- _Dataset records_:
──────────

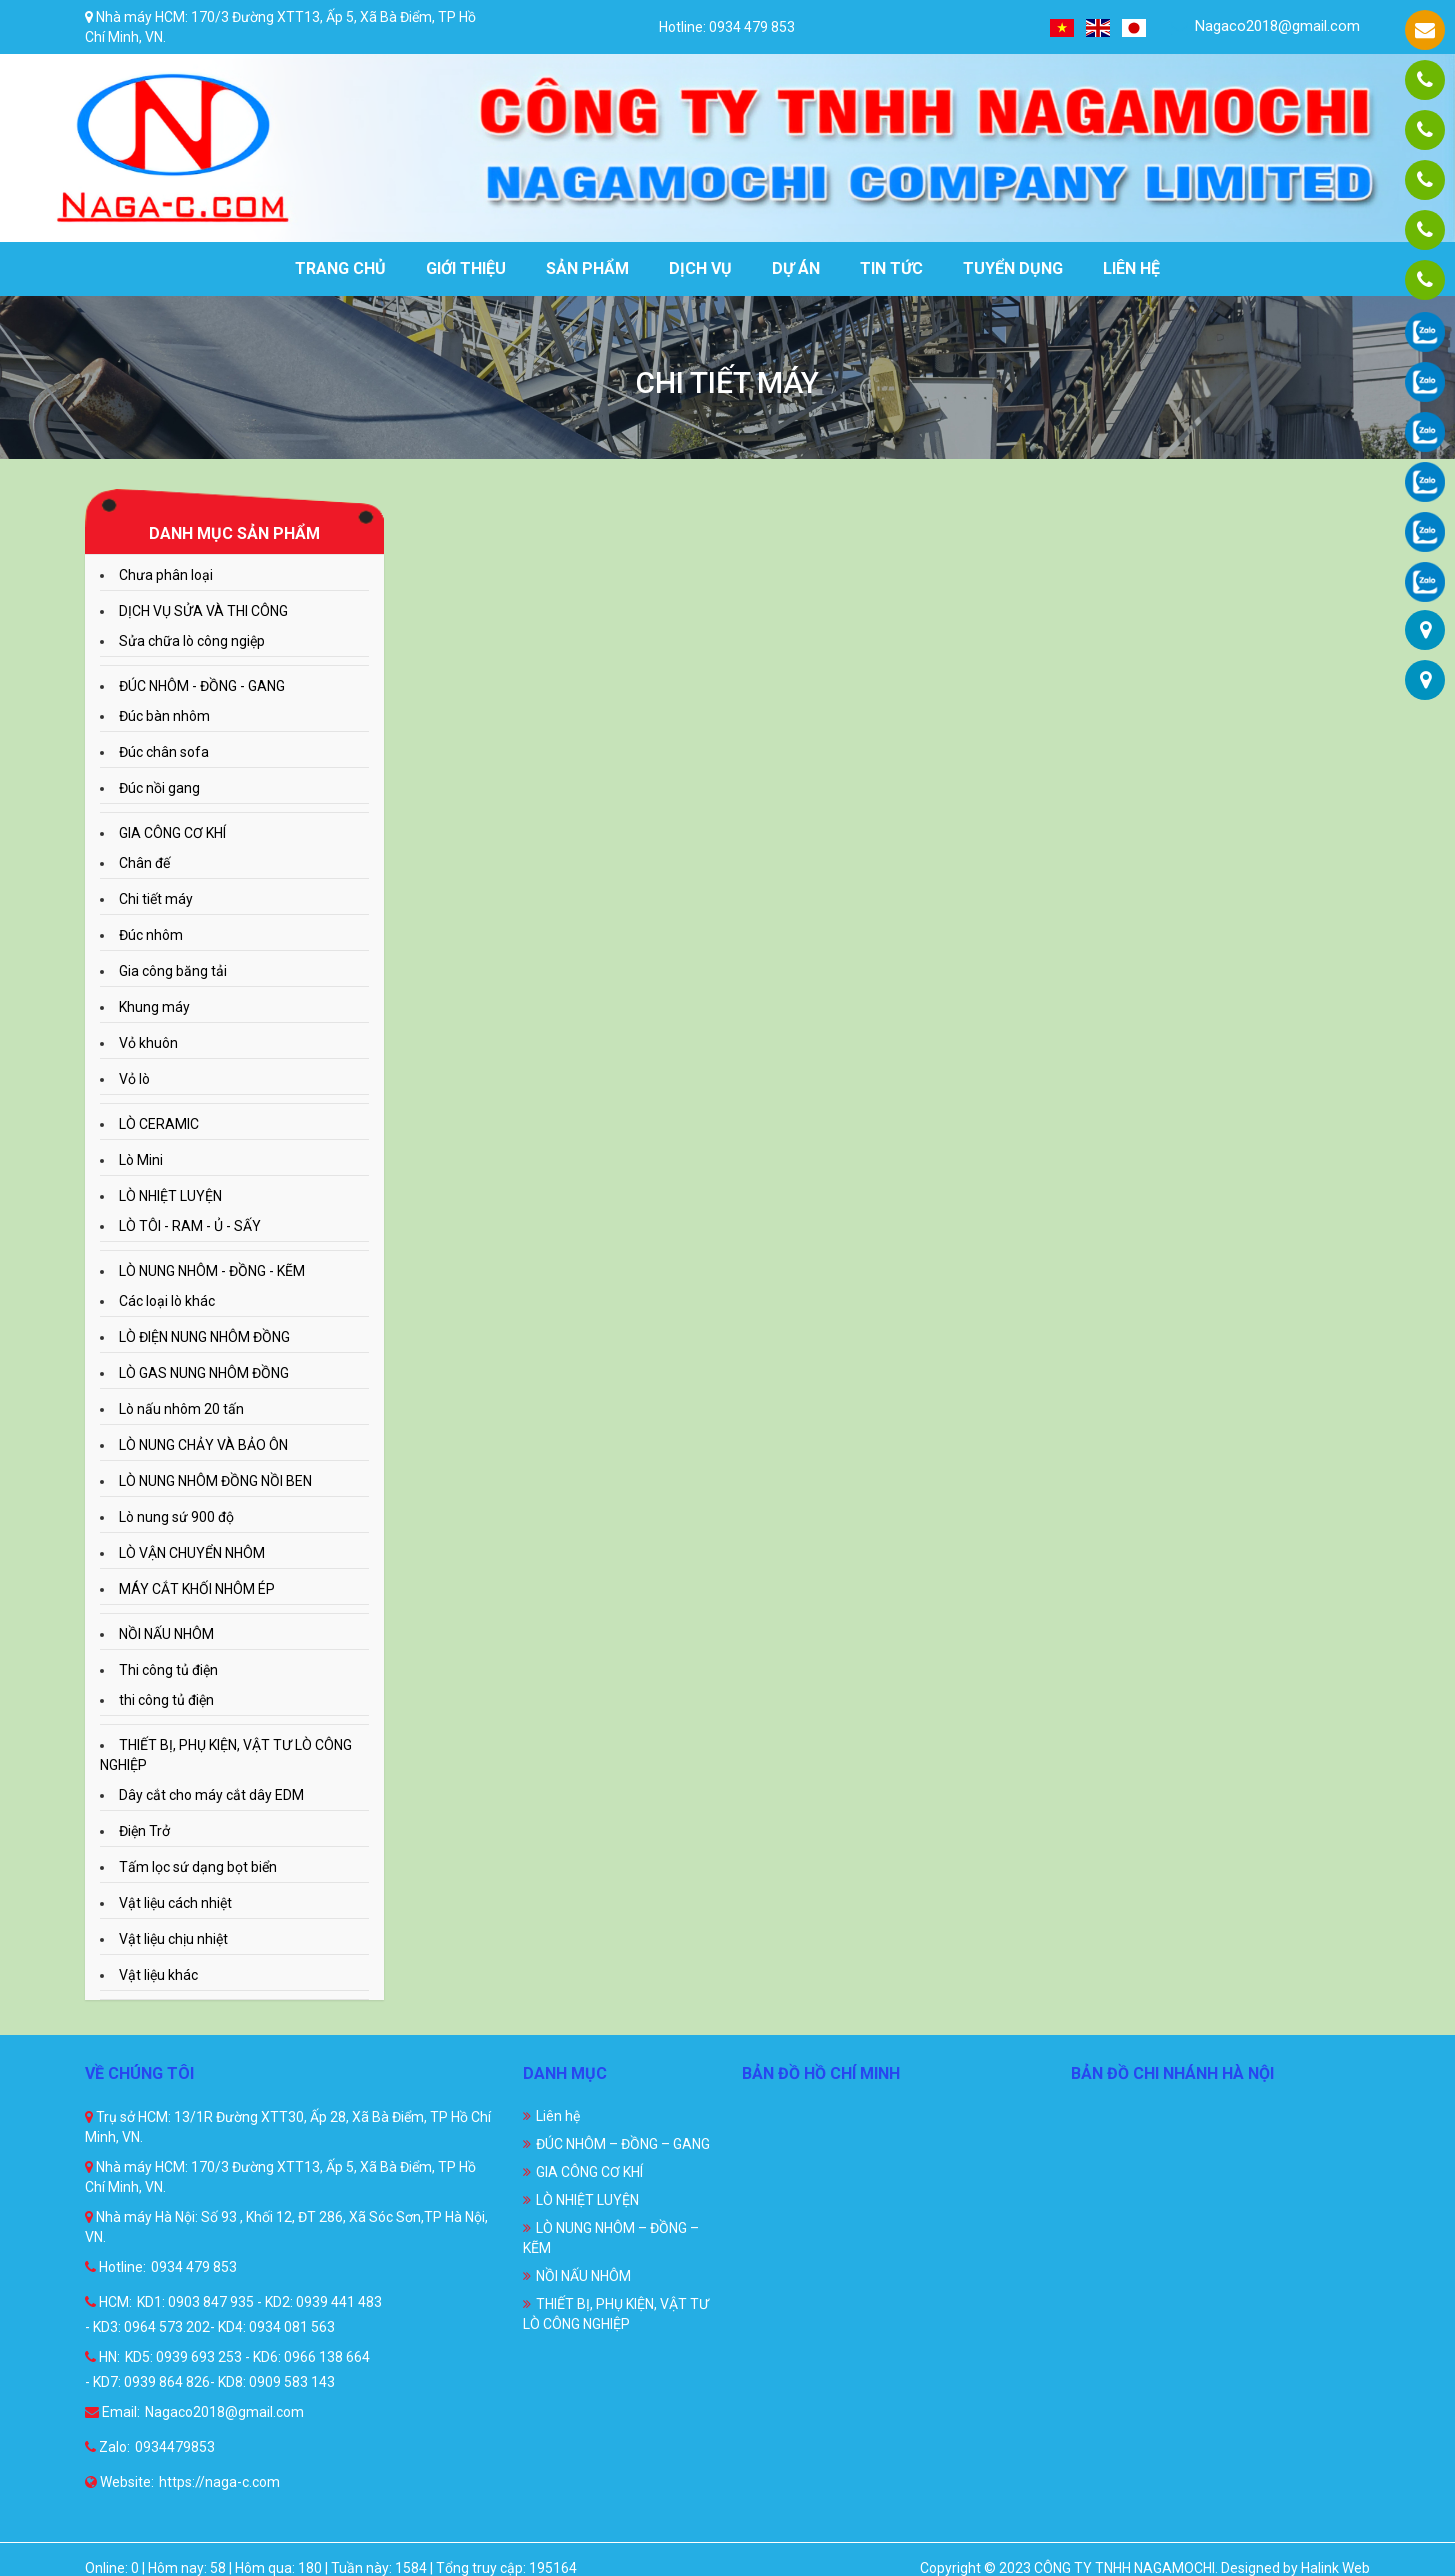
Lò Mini (141, 1160)
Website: (119, 2482)
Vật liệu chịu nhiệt (173, 1939)
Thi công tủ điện (168, 1670)
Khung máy (154, 1007)
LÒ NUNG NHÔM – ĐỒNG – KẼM (611, 2238)
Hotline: (115, 2267)
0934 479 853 (194, 2267)
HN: (102, 2357)
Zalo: (107, 2447)
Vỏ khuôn (148, 1043)
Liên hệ (1131, 268)
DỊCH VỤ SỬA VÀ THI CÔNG (203, 611)
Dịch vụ (700, 268)
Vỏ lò (134, 1079)
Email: (112, 2412)
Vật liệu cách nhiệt (175, 1903)
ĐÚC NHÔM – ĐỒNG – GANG (623, 2144)
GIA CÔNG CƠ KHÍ (172, 833)
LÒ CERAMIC (159, 1124)
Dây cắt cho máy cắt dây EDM (211, 1795)
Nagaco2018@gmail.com (1265, 26)
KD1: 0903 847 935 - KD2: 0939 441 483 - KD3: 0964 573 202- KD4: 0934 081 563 (233, 2314)
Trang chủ (340, 268)
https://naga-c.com (219, 2482)
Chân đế (144, 863)
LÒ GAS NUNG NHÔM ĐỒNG (204, 1373)
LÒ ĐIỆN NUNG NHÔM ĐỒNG (204, 1337)
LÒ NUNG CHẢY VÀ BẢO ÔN (203, 1445)
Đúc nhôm (151, 935)
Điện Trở (144, 1831)
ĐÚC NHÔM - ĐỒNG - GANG (202, 686)
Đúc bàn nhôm (164, 716)
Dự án (796, 268)
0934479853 (175, 2447)
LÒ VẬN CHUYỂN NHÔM (192, 1553)
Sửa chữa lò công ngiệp (192, 641)
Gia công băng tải (173, 971)
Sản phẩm (587, 268)
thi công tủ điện (166, 1700)
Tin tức (891, 268)
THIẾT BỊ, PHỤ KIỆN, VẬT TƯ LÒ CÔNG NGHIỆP (616, 2314)
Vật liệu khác (158, 1975)
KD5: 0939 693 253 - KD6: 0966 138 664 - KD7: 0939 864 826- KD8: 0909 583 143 (227, 2369)
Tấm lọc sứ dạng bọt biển (198, 1867)
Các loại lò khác (167, 1301)
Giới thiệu (466, 268)
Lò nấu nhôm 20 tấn (181, 1409)
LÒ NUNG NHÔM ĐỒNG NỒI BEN (215, 1481)
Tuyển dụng (1013, 268)
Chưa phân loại (166, 575)
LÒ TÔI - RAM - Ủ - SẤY (190, 1226)
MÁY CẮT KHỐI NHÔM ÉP (197, 1589)
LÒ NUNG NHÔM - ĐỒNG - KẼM (212, 1271)
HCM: (108, 2302)
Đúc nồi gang (159, 788)
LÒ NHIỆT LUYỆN (170, 1196)
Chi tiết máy (156, 899)
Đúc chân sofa (164, 752)
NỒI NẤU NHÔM (166, 1634)
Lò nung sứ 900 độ (176, 1517)
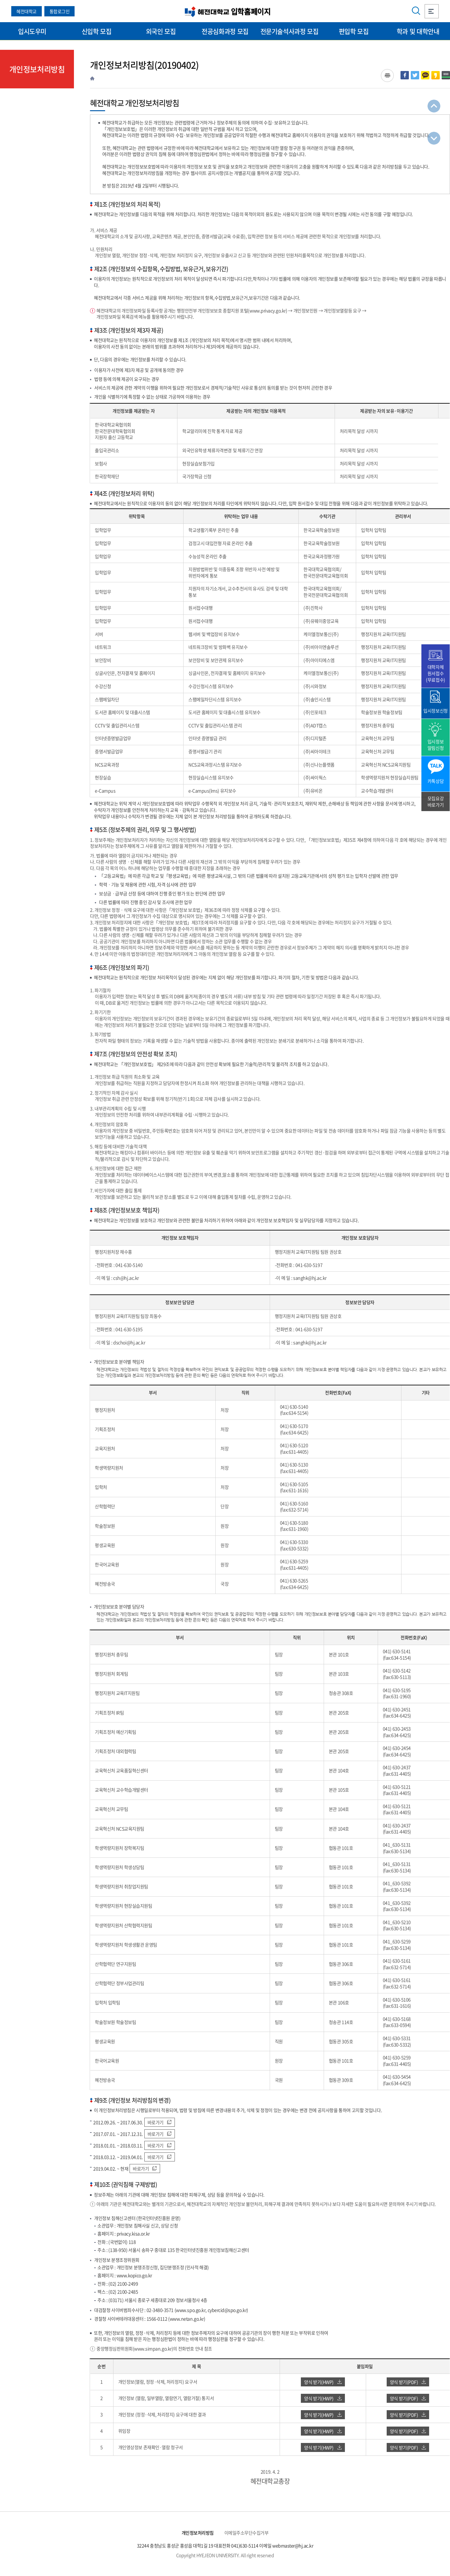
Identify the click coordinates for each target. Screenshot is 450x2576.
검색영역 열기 (416, 10)
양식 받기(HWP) (323, 2382)
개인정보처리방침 (198, 2532)
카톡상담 (436, 781)
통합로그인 (60, 11)
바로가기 (159, 2122)
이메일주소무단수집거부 (246, 2532)
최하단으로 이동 (434, 138)
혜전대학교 (26, 11)
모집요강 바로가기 (436, 801)
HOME (92, 78)
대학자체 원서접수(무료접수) (435, 673)
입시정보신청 (435, 710)
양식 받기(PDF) (408, 2382)
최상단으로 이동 (434, 106)
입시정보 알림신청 (436, 744)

──────────

- _YOUR TASK_: Could you write out every record exactly, leaving the pictures out?

- _RESULT_:
Lò Mini (141, 1160)
Website: (119, 2482)
Vật liệu chịu nhiệt (173, 1939)
Thi công tủ điện (168, 1670)
Khung máy (154, 1007)
LÒ NUNG NHÔM – ĐỒNG – KẼM (611, 2238)
Hotline: (115, 2267)
0934 479 853 (194, 2267)
HN: (102, 2357)
Zalo: (107, 2447)
Vỏ khuôn (148, 1043)
Liên hệ (1131, 268)
DỊCH VỤ SỬA VÀ THI CÔNG (203, 611)
Dịch vụ (700, 268)
Vỏ lò (134, 1079)
Email: (112, 2412)
Vật liệu cách nhiệt (175, 1903)
ĐÚC NHÔM – ĐỒNG – GANG (623, 2144)
GIA CÔNG CƠ KHÍ (172, 833)
LÒ CERAMIC (159, 1124)
Dây cắt cho máy cắt dây EDM (211, 1795)
Nagaco2018@gmail.com (1265, 26)
KD1: 0903 847 935 - KD2: 0939 441 483 - KD3: 0964 573 202- KD4: 0934 081 563 (233, 2314)
Trang chủ (340, 268)
https://naga-c.com (219, 2482)
Chân đế (144, 863)
LÒ GAS NUNG NHÔM ĐỒNG (204, 1373)
LÒ ĐIỆN NUNG NHÔM ĐỒNG (204, 1337)
LÒ NUNG CHẢY VÀ BẢO ÔN (203, 1445)
Đúc nhôm (151, 935)
Điện Trở (144, 1831)
ĐÚC NHÔM - ĐỒNG - GANG (202, 686)
Đúc bàn nhôm (164, 716)
Dự án (796, 268)
0934479853 (175, 2447)
LÒ VẬN CHUYỂN NHÔM (192, 1553)
Sửa chữa lò công ngiệp (192, 641)
Gia công băng tải (173, 971)
Sản phẩm (587, 268)
thi công tủ điện (166, 1700)
Tin tức (891, 268)
THIẾT BỊ, PHỤ KIỆN, VẬT TƯ LÒ CÔNG NGHIỆP (616, 2314)
Vật liệu khác (158, 1975)
KD5: 0939 693 253 - KD6: 0966 138 664 - KD7: 0939 864 826- KD8: 0909 583 143 (227, 2369)
Tấm lọc sứ dạng bọt biển (198, 1867)
Các loại lò khác (167, 1301)
Giới thiệu (466, 268)
Lò nấu nhôm 20 tấn (181, 1409)
LÒ NUNG NHÔM ĐỒNG NỒI BEN (215, 1481)
Tuyển dụng (1013, 268)
Chưa phân loại (166, 575)
LÒ TÔI - RAM - Ủ - SẤY (190, 1226)
MÁY CẮT KHỐI NHÔM ÉP (197, 1589)
LÒ NUNG NHÔM - ĐỒNG - KẼM (212, 1271)
HCM: (108, 2302)
Đúc nồi gang (159, 788)
LÒ NHIỆT LUYỆN (170, 1196)
Chi tiết máy (156, 899)
Đúc chân sofa (164, 752)
NỒI NẤU NHÔM (166, 1634)
Lò nung sứ 900 độ (176, 1517)
Identify the click coordinates for each target. Screenshot is 450x2576.
검색영역 열기 (416, 10)
양식 받기(HWP) (323, 2382)
개인정보처리방침 (198, 2532)
카톡상담 (436, 781)
통합로그인 (60, 11)
바로가기 (159, 2122)
이메일주소무단수집거부 (246, 2532)
최하단으로 이동 (434, 138)
혜전대학교 (26, 11)
모집요강 바로가기 (436, 801)
HOME (92, 78)
대학자체 원서접수(무료접수) (435, 673)
입시정보신청 (435, 710)
양식 받기(PDF) (408, 2382)
최상단으로 이동 (434, 106)
입시정보 알림신청 (436, 744)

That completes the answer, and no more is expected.